Once peace is achieved in Afghanistan, any American military role in the war-torn country would be conditions-based and worked out with the government of the day, Defence Secretary James Mattis has said.
More than a year after President Donald Trump announced his South Asia strategy, Mattis said it is based on four Rs and one S being "sustain it".
"Any US military coalition role after the peace is reached would be conditions-based, worked out with the Afghan government and depend on the threat," Mattis said at the US Institute of Peace, a Congress funded think-tank.
"First R was to regionalise the approach, you did not start with Afghanistan, come up with a strategy, say, 'well I guess now we'd better look at the countries around it and see what do we do as far as their inclusion?' We started outside and worked our way inside," he said.
The second R was reinforcing the troops and the third R realigning those troops to supporting the Afghan security forces, directly by training, advising and assisting, Mattis said.
"What we had done was creation of an army, and then we pulled the training wheels off too early, and in that I mean that the -- only the Afghan special forces had mentors from NATO nations with them. And every time they went against the enemy, the Taliban, they won against the enemy," he said.
But spread out around the country were Afghan security forces that the US had pulled all mentoring away from, he said.
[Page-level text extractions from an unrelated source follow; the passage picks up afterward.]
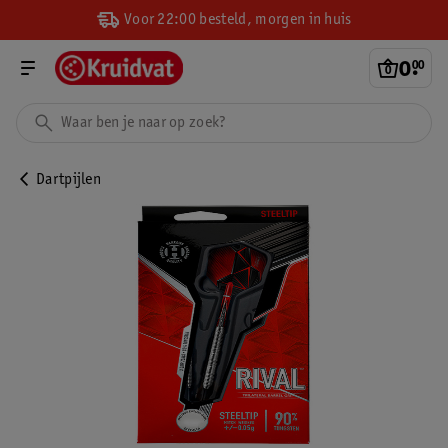
Voor 22:00 besteld, morgen in huis
0
.
00
Dartpijlen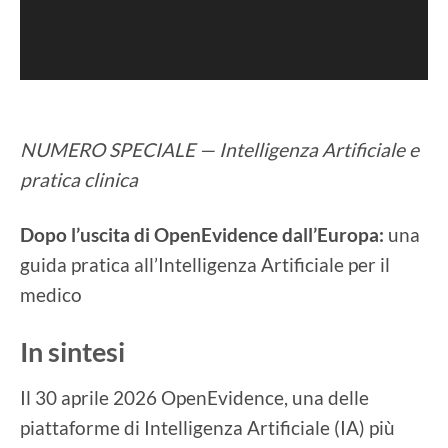
NUMERO SPECIALE — Intelligenza Artificiale e
pratica clinica
Dopo l’uscita di OpenEvidence dall’Europa:
una
guida pratica all’Intelligenza Artificiale per il
medico
In sintesi
Il 30 aprile 2026 OpenEvidence, una delle
piattaforme di Intelligenza Artificiale (IA) più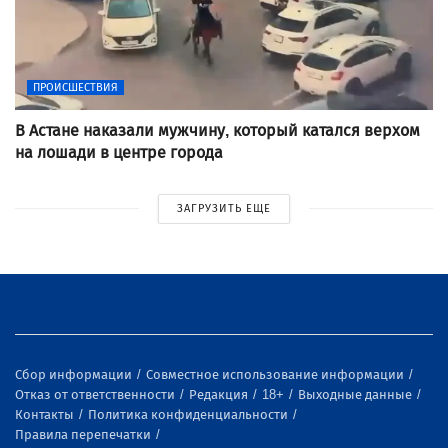
ПРОИСШЕСТВИЯ
В Астане наказали мужчину, который катался верхом
на лошади в центре города
ЗАГРУЗИТЬ ЕЩЕ
Сбор информации
Совместное использование информации
Отказ от ответственности
Редакция
18+
Выходные данные
Контакты
Политика конфиденциальности
Правила перепечатки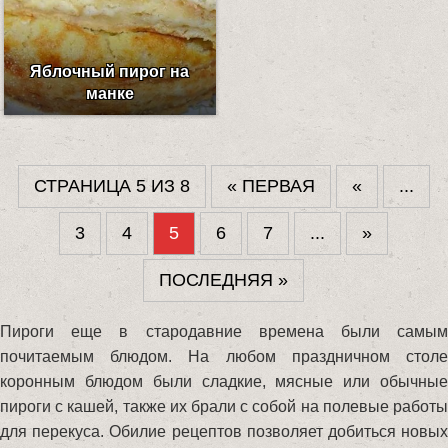
Яблочный пирог на
манке
СТРАНИЦА 5 ИЗ 8
« ПЕРВАЯ
«
...
3
4
5
6
7
...
»
ПОСЛЕДНЯЯ »
Пироги еще в стародавние времена были самым
почитаемым блюдом. На любом праздничном столе
коронным блюдом были сладкие, мясные или обычные
пироги с кашей, также их брали с собой на полевые работы
для перекуса. Обилие рецептов позволяет добиться новых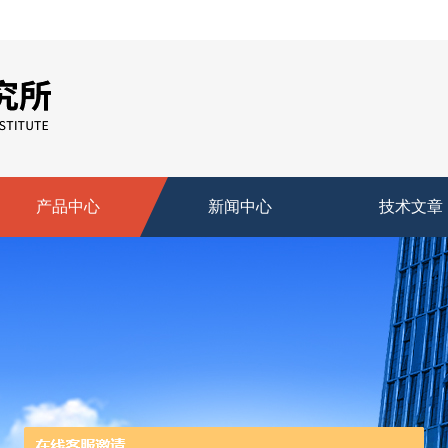
产品中心
新闻中心
技术文章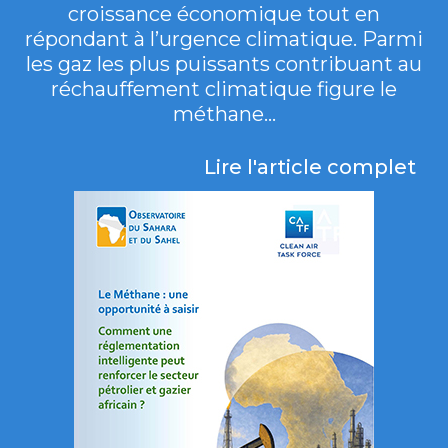
croissance économique tout en
répondant à l’urgence climatique. Parmi
les gaz les plus puissants contribuant au
réchauffement climatique figure le
méthane...
Lire l'article complet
"So we were going to look at this as a regional problem, reinforce the troops and realign them so that more Afghan forces had our mentors with them, with NATO air support," Mattis said.
"It is protection of the people is what we are trying to do there so in some cases, we surrendered ground where few if any people lived since it's not a matter of militaries holding ground," said the US Defence Secretary.
The Afghan security forces, he said, has prevented the Taliban from doing what they said they were going to do, which was to take and hold district and provincial centers, also disrupt an election that they were unable to disrupt.
But the most important R was the fourth R, reconciliation, he said, adding that former US ambassador to the UN Zalmay Khalilzad has been brought in for this purpose.
"And he is hard at work on this, on an Afghan-led, Afghan-owned peace and reconciliation effort. This is the approach we're trying to sustain right now. It is working from our perspective, but it is heartbreakingly difficult to accept is the progress and violence can be going on at the same time," Mattis added.